Friday, August 26, 2011
Saturday, August 20, 2011
This Morn
This morning I was six minutes late to launch the boat and pick up the black bream nets. The phone rang on the last stretch to the boat ramp and I ignored it because I knew it was Old Salt hurrying me up. I backed the boat trailer down the ramp and watched in the lights of the rear view as he messed around with the ropes and winch. Then, after dumping the boat into the black pre-dawn water, I drove up into the carpark.
I was just zipping up my wet weather gear when I was surrounded with police cars.
At six in the morning and boat ramping, I did a stumbling mental inventory: trailer lights? Check. Current car and driver's licence? Check. Have I done anything BAD lately? Um .... No. Check.
They leapt out of their cars. "We've got a situation," said one policeman. "There's a bloke out there." He pointed out to the sea grass banks where a solitary figure stood like a stump in the middle of the harbour, his shouting and screaming spreading across the water. "He's going off. Can you see him?"
"Yep."
"We need you to take us out there and get him in."
Suddenly my projection of a morning of pulling in nets, watching the sun rise and whingeing about a dearth of black bream began to look pretty ordinary.
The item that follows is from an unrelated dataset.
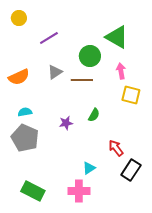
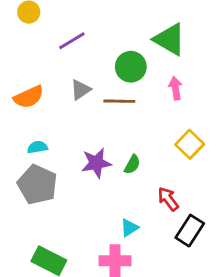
yellow square: (131, 95) -> (190, 144), moved, turned 30
green semicircle: (94, 115) -> (132, 164), moved
purple star: (66, 123) -> (96, 163), size x1.5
"Does he actually want to come in?"
They looked at me.
"Okay. You'll have to ask Old Salt. He's the skipper. He's the man to decide whether or not you drag a crazy guy into his boat."
The policemen walked out to the boat to talk to Old Salt.
They came back to me. "This man may not want to come in. He could have a gun. There may be a bit of a struggle. You might get wet."
Old Salt and I both looked at the coppers.
"We try very, very hard not to get wet," said Old Salt.
"Not getting wet is the most important part of our whole operation," I said.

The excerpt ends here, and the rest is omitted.